Model train event a hoot
Published 8:51 pm Monday, March 17, 2014
I was never into model trains as a kid, nor am I as an adult. So when Bob Langer contacted me about the ministry he was planning for his church, I was careful not to let my ignorance get in the way.
In his email, Langer said that Wilroy Baptist Church’s Model Train Expo would be “unique to Suffolk.”
I tried to visualize the scene: a church hall with model trains whizzing around miniature landscapes. Retired men dressed as train engineers seated behind the controls. Excited children, who even got to take a turn at being a driver.
After witnessing the event on Saturday, my pre-event visualization was in the ballpark, but not spot-on. The biggest thing that surprised me was the degree of detail in the models.
Most of the detail was impressive, but it was still pretty much what you would expect — fields with farm animals, cars and trucks on the roads, freight yards, water towers, places of businesses. But one thing really captured my attention.

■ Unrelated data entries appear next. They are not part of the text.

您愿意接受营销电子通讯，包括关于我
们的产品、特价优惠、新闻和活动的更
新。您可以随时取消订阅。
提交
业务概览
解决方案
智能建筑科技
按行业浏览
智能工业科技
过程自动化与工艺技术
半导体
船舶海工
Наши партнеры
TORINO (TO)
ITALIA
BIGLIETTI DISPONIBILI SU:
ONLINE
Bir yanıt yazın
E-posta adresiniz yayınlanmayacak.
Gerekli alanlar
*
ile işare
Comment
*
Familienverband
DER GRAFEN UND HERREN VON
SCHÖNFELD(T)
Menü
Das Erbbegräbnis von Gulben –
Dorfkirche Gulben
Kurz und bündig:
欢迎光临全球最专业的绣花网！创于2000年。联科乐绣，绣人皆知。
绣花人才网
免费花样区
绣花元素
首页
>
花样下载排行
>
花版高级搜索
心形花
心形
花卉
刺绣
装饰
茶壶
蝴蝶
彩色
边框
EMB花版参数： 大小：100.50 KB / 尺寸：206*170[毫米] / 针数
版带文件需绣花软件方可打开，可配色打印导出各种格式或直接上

Someone from the Tidewater Modular Railroad Club, which was one of three model railroad clubs Langer had lined up for the expo, went to the trouble of portraying a dinosaur-dig beside the tracks. A neatly dug hole in the ground revealed what I think was a tyrannosaurus.
“I’ve seen model (train) layouts where they’ve had dinosaurs; I’ve seen a lot of things like that,” Langer said when a reporter pointed out the dino-dig.
“There’s a lot of imagination in this. My model railroad at home, I based it on a real railroad; but really, it’s in my mind’s eye.”
By about 1 p.m., Langer said, there had been about 92 people through the door for the event.
While some of them, like me, probably were not model train buffs, all of them, again like me, appreciated the detail and skill put into each of the three sets on display.
Langer had said his objective was to introduce the church to its neighbors, and I would say he and his team did that admirably.
I’ve seen churches do other different secular-type things to get folks in the door, like car shows, but this was definitely the first model train expo I’d seen.
I’m not about to race out and buy a model train set, but I’ve learned more about a local church that I knew nothing about before, and now I better understand the psychology of the model train buff. Those are both positive results.